◆ Your assignment
Which lines of the listing below contain the word "напольные"? Return them.

◆ Material to process
^^^^^^^^^^^^^^^^

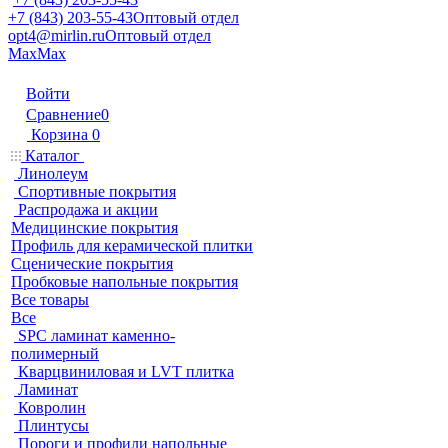
+7 (843) 203-55-43
Оптовый отдел
opt4@mirlin.ru
Оптовый отдел
Max
Max
Войти
Сравнение
0
Корзина
0
Каталог
Линолеум
Спортивные покрытия
Распродажа и акции
Медицинские покрытия
Профиль для керамической плитки
Сценические покрытия
Пробковые напольные покрытия
Все товары
Все
SPC ламинат каменно-
полимерный
Кварцвиниловая и LVT плитка
Ламинат
Ковролин
Плинтусы
Пороги и профили напольные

^^^^^^^^^^^^^^^^

◆ Finished task
Пробковые напольные покрытия
Пороги и профили напольные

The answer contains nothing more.